(How to complete this task): Copy whichever lines of the data hold the word "错误码管理".

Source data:
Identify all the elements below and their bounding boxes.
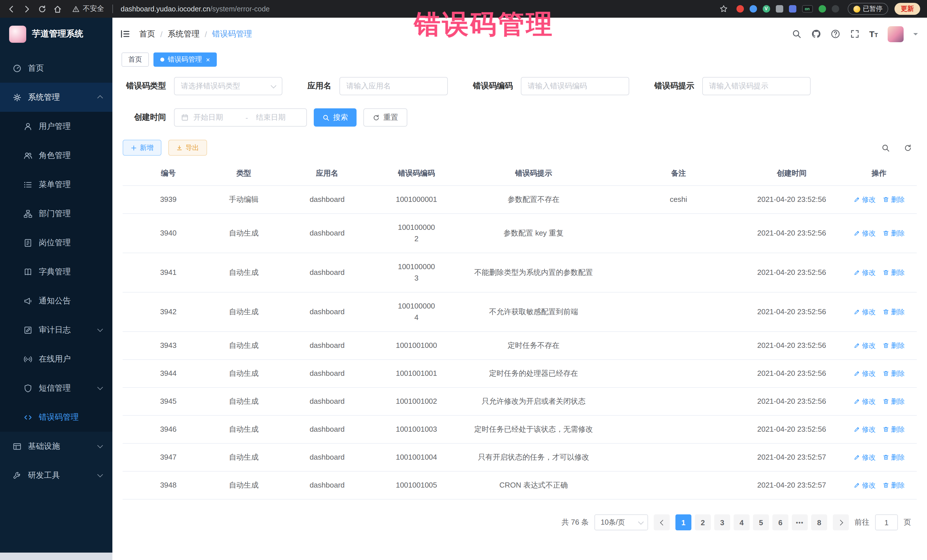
delete-link[interactable]: 删除 bbox=[883, 452, 905, 463]
next-page-button[interactable] bbox=[833, 514, 849, 530]
tab-error-code[interactable]: 错误码管理 × bbox=[153, 52, 217, 67]
page-button-2[interactable]: 2 bbox=[695, 514, 711, 530]
goto-page-input[interactable] bbox=[875, 514, 898, 530]
app-name-input[interactable]: 请输入应用名 bbox=[339, 77, 448, 95]
recorder-extension-icon[interactable] bbox=[736, 5, 744, 12]
font-size-icon[interactable]: TT bbox=[869, 30, 878, 38]
close-icon[interactable]: × bbox=[206, 56, 210, 63]
sidebar-item-roles[interactable]: 角色管理 bbox=[0, 141, 112, 170]
sidebar-item-error-code[interactable]: 错误码管理 bbox=[0, 403, 112, 432]
delete-link[interactable]: 删除 bbox=[883, 340, 905, 351]
apps-extension-icon[interactable] bbox=[789, 5, 796, 12]
edit-link[interactable]: 修改 bbox=[853, 452, 876, 463]
add-button[interactable]: 新增 bbox=[123, 140, 161, 156]
page-button-1[interactable]: 1 bbox=[675, 514, 691, 530]
help-icon[interactable] bbox=[830, 29, 840, 39]
home-icon[interactable] bbox=[53, 4, 62, 14]
edit-link[interactable]: 修改 bbox=[853, 396, 876, 407]
table-refresh-icon[interactable] bbox=[904, 143, 912, 152]
sidebar-item-menus[interactable]: 菜单管理 bbox=[0, 170, 112, 199]
avatar[interactable] bbox=[887, 26, 904, 42]
puzzle-extensions-icon[interactable] bbox=[775, 5, 783, 12]
error-hint-input[interactable]: 请输入错误码提示 bbox=[702, 77, 811, 95]
date-range-picker[interactable]: 开始日期 - 结束日期 bbox=[174, 108, 307, 127]
caret-down-icon[interactable] bbox=[913, 33, 918, 37]
sidebar-item-infrastructure[interactable]: 基础设施 bbox=[0, 432, 112, 461]
column-header-code: 错误码编码 bbox=[381, 161, 452, 185]
tab-home[interactable]: 首页 bbox=[122, 52, 149, 67]
edit-link[interactable]: 修改 bbox=[853, 480, 876, 491]
table-search-icon[interactable] bbox=[881, 143, 890, 152]
edit-link[interactable]: 修改 bbox=[853, 267, 876, 278]
delete-link[interactable]: 删除 bbox=[883, 480, 905, 491]
delete-link[interactable]: 删除 bbox=[883, 228, 905, 239]
sidebar-item-users[interactable]: 用户管理 bbox=[0, 112, 112, 141]
cell-operations: 修改删除 bbox=[841, 259, 916, 286]
page-button-5[interactable]: 5 bbox=[753, 514, 769, 530]
column-header-id: 编号 bbox=[123, 161, 214, 185]
edit-link[interactable]: 修改 bbox=[853, 368, 876, 379]
reset-button[interactable]: 重置 bbox=[363, 108, 407, 127]
search-button[interactable]: 搜索 bbox=[314, 108, 357, 127]
address-bar[interactable]: dashboard.yudao.iocoder.cn/system/error-… bbox=[121, 5, 713, 13]
vue-devtools-extension-icon[interactable]: V bbox=[763, 5, 770, 12]
page-button-3[interactable]: 3 bbox=[714, 514, 730, 530]
delete-link[interactable]: 删除 bbox=[883, 424, 905, 435]
delete-link[interactable]: 删除 bbox=[883, 194, 905, 205]
sidebar-item-system[interactable]: 系统管理 bbox=[0, 83, 112, 112]
error-code-input[interactable]: 请输入错误码编码 bbox=[521, 77, 629, 95]
delete-link[interactable]: 删除 bbox=[883, 306, 905, 318]
fullscreen-icon[interactable] bbox=[850, 29, 859, 39]
leaf-extension-icon[interactable] bbox=[818, 5, 826, 12]
sidebar-item-label: 字典管理 bbox=[39, 267, 102, 277]
sidebar-item-sms[interactable]: 短信管理 bbox=[0, 373, 112, 403]
sidebar-item-dev-tools[interactable]: 研发工具 bbox=[0, 461, 112, 490]
page-button-8[interactable]: 8 bbox=[811, 514, 827, 530]
edit-link[interactable]: 修改 bbox=[853, 306, 876, 318]
cell-type: 自动生成 bbox=[214, 416, 274, 443]
page-button-4[interactable]: 4 bbox=[734, 514, 749, 530]
cell-id: 3940 bbox=[123, 220, 214, 247]
sidebar-item-departments[interactable]: 部门管理 bbox=[0, 199, 112, 228]
error-type-select[interactable]: 请选择错误码类型 bbox=[174, 77, 283, 95]
security-indicator[interactable]: 不安全 bbox=[72, 4, 104, 14]
sidebar-item-notice[interactable]: 通知公告 bbox=[0, 286, 112, 316]
filter-row-1: 错误码类型 请选择错误码类型 应用名 请输入应用名 错误码编码 bbox=[123, 77, 917, 95]
forward-icon[interactable] bbox=[22, 4, 31, 14]
paused-badge[interactable]: 已暂停 bbox=[847, 3, 888, 15]
delete-link[interactable]: 删除 bbox=[883, 396, 905, 407]
export-button[interactable]: 导出 bbox=[168, 140, 207, 156]
search-icon[interactable] bbox=[792, 29, 801, 39]
github-icon[interactable] bbox=[811, 29, 821, 39]
breadcrumb-system[interactable]: 系统管理 bbox=[168, 29, 200, 39]
sidebar-item-dictionary[interactable]: 字典管理 bbox=[0, 257, 112, 286]
edit-link[interactable]: 修改 bbox=[853, 424, 876, 435]
back-icon[interactable] bbox=[7, 4, 16, 14]
cell-app: dashboard bbox=[274, 259, 381, 286]
edit-link[interactable]: 修改 bbox=[853, 340, 876, 351]
page-size-select[interactable]: 10条/页 bbox=[594, 514, 648, 530]
filter-code: 错误码编码 请输入错误码编码 bbox=[473, 77, 629, 95]
reload-icon[interactable] bbox=[38, 4, 47, 14]
update-button[interactable]: 更新 bbox=[895, 3, 920, 15]
cell-message: CRON 表达式不正确 bbox=[452, 472, 615, 499]
sidebar-item-home[interactable]: 首页 bbox=[0, 54, 112, 83]
page-button-6[interactable]: 6 bbox=[772, 514, 789, 530]
edit-link[interactable]: 修改 bbox=[853, 228, 876, 239]
pagination-ellipsis[interactable]: ••• bbox=[792, 514, 808, 530]
sidebar-item-audit-log[interactable]: 审计日志 bbox=[0, 316, 112, 344]
sidebar-item-online-users[interactable]: 在线用户 bbox=[0, 344, 112, 373]
sidebar-item-posts[interactable]: 岗位管理 bbox=[0, 228, 112, 257]
tampermonkey-extension-icon[interactable] bbox=[831, 5, 839, 12]
edit-link[interactable]: 修改 bbox=[853, 194, 876, 205]
vpn-extension-icon[interactable]: on bbox=[802, 5, 813, 12]
star-icon[interactable] bbox=[719, 5, 728, 13]
prev-page-button[interactable] bbox=[654, 514, 670, 530]
delete-link[interactable]: 删除 bbox=[883, 267, 905, 278]
colorpicker-extension-icon[interactable] bbox=[749, 5, 757, 12]
delete-link[interactable]: 删除 bbox=[883, 368, 905, 379]
cell-code: 1001001001 bbox=[381, 360, 452, 387]
menu-fold-icon[interactable] bbox=[120, 29, 131, 39]
address-divider bbox=[112, 5, 112, 13]
breadcrumb-home[interactable]: 首页 bbox=[139, 29, 155, 39]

(Solved problem):
tab-error-code[interactable]: 错误码管理 × bbox=[153, 52, 217, 67]
sidebar-item-error-code[interactable]: 错误码管理 bbox=[0, 403, 112, 432]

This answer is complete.